[Data to use Boundary: Start]
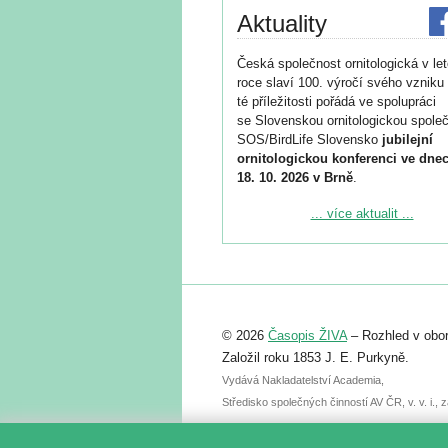
Aktuality
Česká společnost ornitologická v le
roce slaví 100. výročí svého vzniku 
té příležitosti pořádá ve spolupráci
se Slovenskou ornitologickou společ
SOS/BirdLife Slovensko
jubilejní
ornitologickou konferenci ve dnec
18. 10. 2026 v Brně
.
Podrobnější informace ke konferenc
... více aktualit ...
naleznete zde:
https://www.birdlife.cz/konference-2
Registrovat se můžete do 6. září.
Upozorňujeme, že termín pro odeslá
© 2026
Časopis ŽIVA
– Rozhled v obor
abstraktu přihlášené přednášky neb
posteru je už 30. června.
Založil roku 1853 J. E. Purkyně.
Vydává Nakladatelství Academia,
Středisko společných činností AV ČR, v. v. i.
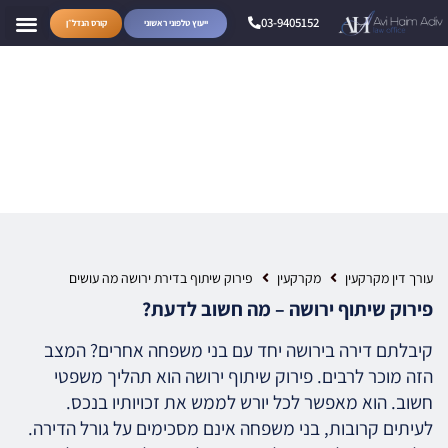
03-9405152
ייעוץ טלפוני ראשוני
קורס הנדל״ן
פירוק שיתוף בדירת ירושה מה
עושים
עורך דין מקרקעין
מקרקעין
פירוק שיתוף בדירת ירושה מה עושים
פירוק שיתוף ירושה – מה חשוב לדעת?
קיבלתם דירה בירושה יחד עם בני משפחה אחרים? המצב
הזה מוכר לרבים. פירוק שיתוף ירושה הוא תהליך משפטי
חשוב. הוא מאפשר לכל יורש לממש את זכויותיו בנכס.
לעיתים קרובות, בני משפחה אינם מסכימים על גורל הדירה.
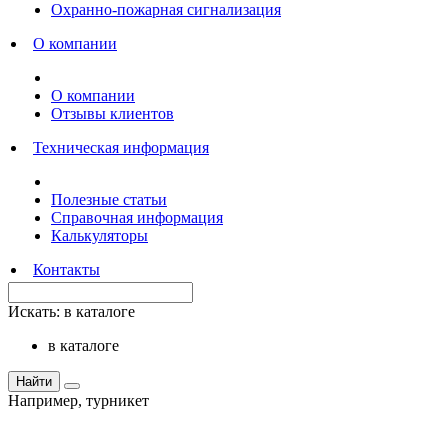
Охранно-пожарная сигнализация
О компании
О компании
Отзывы клиентов
Техническая информация
Полезные статьи
Справочная информация
Калькуляторы
Контакты
Искать:
в каталоге
в каталоге
Найти
Например,
турникет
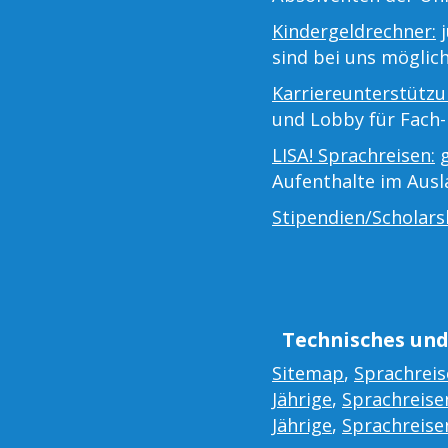
Kindergeldrechner:
j
sind bei uns möglich
Karriereunterstützu
und Lobby für Fach-
LISA! Sprachreisen:
g
Aufenthalte im Aus
Stipendien/Scholars
Technisches und
Sitemap
,
Sprachreis
Jährige
,
Sprachreisen
Jährige
,
Sprachreisen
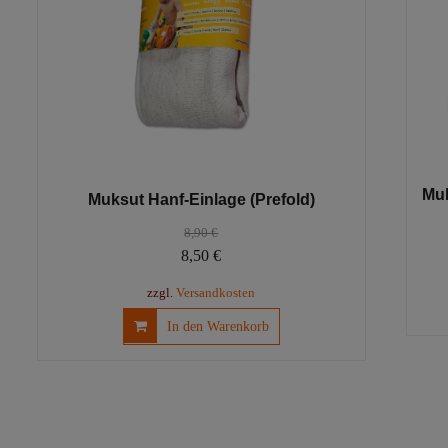
gewählt
werden
Muk
Muksut Hanf-Einlage (Prefold)
8,90
€
Ursprünglicher
Aktueller
8,50
€
Preis
Preis
zzgl.
Versandkosten
war:
ist:
In den Warenkorb
8,90 €
8,50 €.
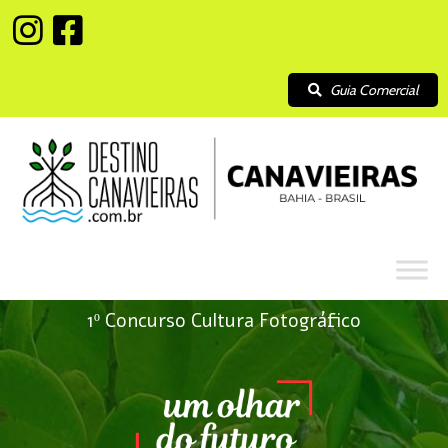
Guia Comercial
1º Concurso Cultura Fotográfico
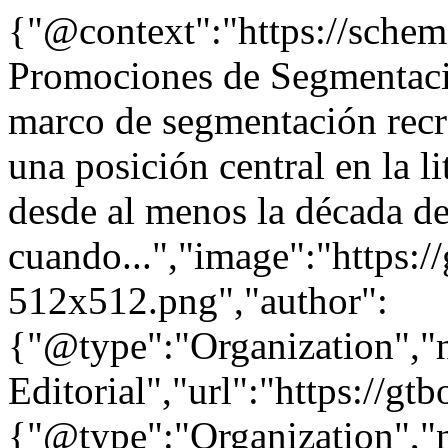
{"@context":"https://sche
Promociones de Segmentació
marco de segmentación recr
una posición central en la l
desde al menos la década d
cuando...","image":"https:/
512x512.png","author":
{"@type":"Organization"
Editorial","url":"https://g
{"@type":"Organization"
[Data to use Boundary: End]
Problem requirements: Make an exact copy of the lines from the top of the material through the line with "פירוק שיתוף בדירת ירושה מה עושים", pictures excluded.

Task answer:
Aktuality
Česká společnost ornitologická v le
roce slaví 100. výročí svého vzniku 
té příležitosti pořádá ve spolupráci
se Slovenskou ornitologickou společ
SOS/BirdLife Slovensko
jubilejní
ornitologickou konferenci ve dnec
18. 10. 2026 v Brně
.
Podrobnější informace ke konferenc
... více aktualit ...
naleznete zde:
https://www.birdlife.cz/konference-2
Registrovat se můžete do 6. září.
Upozorňujeme, že termín pro odeslá
© 2026
Časopis ŽIVA
– Rozhled v obor
abstraktu přihlášené přednášky neb
posteru je už 30. června.
Založil roku 1853 J. E. Purkyně.
Vydává Nakladatelství Academia,
Středisko společných činností AV ČR, v. v. i.
03-9405152
ייעוץ טלפוני ראשוני
קורס הנדל״ן
פירוק שיתוף בדירת ירושה מה
עושים
עורך דין מקרקעין
מקרקעין
פירוק שיתוף בדירת ירושה מה עושים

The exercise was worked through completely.